Ein Mord in Fontenaia und das auch noch an einem Padre aus dem Vatikan. Don Benedetti, der Dorfpfarrer wird niedergeschlagen und liegt verletzt im Krankenhaus. Commissario Martinelli übernimmt die Ermittlungen und Anna hilft wie immer ein bisschen mit. Als dann Loris verdächtigt wird, da die Tatwaffe von ihm stammt muss Anna sich entscheiden. Doch Loris gibt einen entscheidenden Hinweis, dass der Ermordete gar kein Padre war. Jetzt wird es spannend in Fontenaia.
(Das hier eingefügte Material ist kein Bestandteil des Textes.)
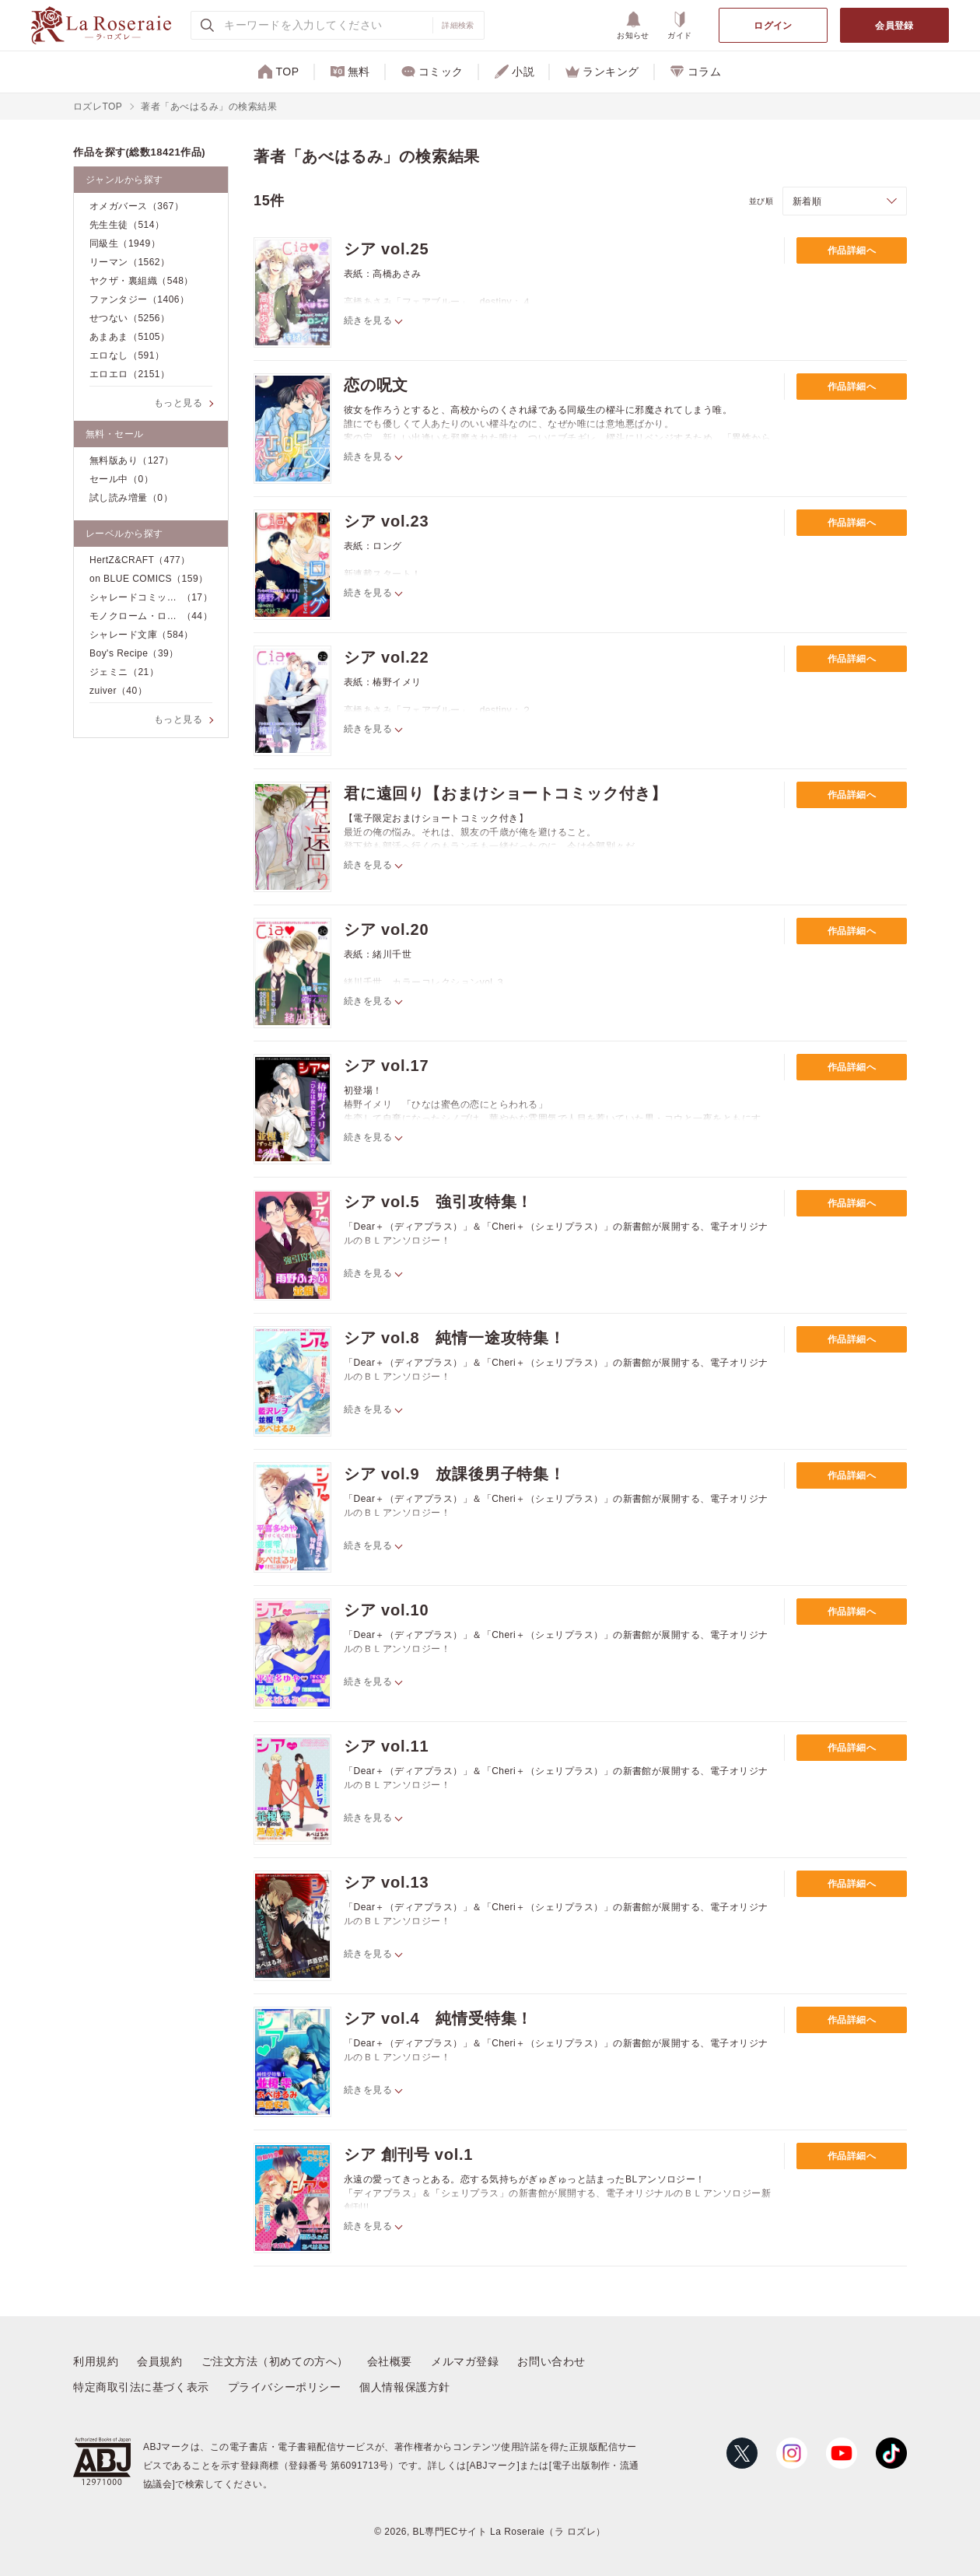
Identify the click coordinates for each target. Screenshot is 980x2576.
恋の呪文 (376, 385)
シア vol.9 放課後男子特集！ (454, 1473)
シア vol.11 (386, 1746)
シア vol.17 (386, 1065)
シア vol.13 (386, 1882)
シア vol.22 (386, 657)
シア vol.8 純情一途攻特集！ (454, 1337)
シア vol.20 (386, 929)
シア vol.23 (386, 521)
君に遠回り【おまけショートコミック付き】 (505, 793)
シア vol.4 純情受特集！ (438, 2018)
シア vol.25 (386, 248)
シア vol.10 (386, 1610)
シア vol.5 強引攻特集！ (438, 1201)
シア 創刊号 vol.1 (408, 2154)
Der Krimi „Unheilige Geschäfte“ aus der Reihe Vino, Mord und Bella Italia von Christian Homma und Elisabeth Frank spielt wieder in dem wunderschönen Fontanaia und die bekannten Hauptpersonen sind auch alle wieder dabei, Schon das Cover ist eine Einladung das Buch zu lesen, Sonne eine kleine Kirche und eine liebliche Landschaft laden den Leser ein. Mit einer sehr bildhaften Sprache nehmen die Autoren mich mit in dieses italienische Dorf. Doch dieses Mal gibt es einen Toten in der Kirch und das in dieser Idylle. Aber der wohlbekannte Vico Martinelli und sein Tema nehmen die Ermittlungen auf. Unterstützt werden sie von Anna, Tomeo und seinem Hund. Doch Anna hat noch andere Baustellen, denn sie verkracht sich mit Loris und auch ihre Mutter muss sie wieder aufbauen. Dann natürlich auch in dem Fall ermitteln. Es ist wieder eine sehr interessante und auch spannende Story, die die Autoren hier erzählen. Der Spannungsbogen ist gut entwickelt und am Ende kehrt auch wieder Ruhe ein in Fontenaia.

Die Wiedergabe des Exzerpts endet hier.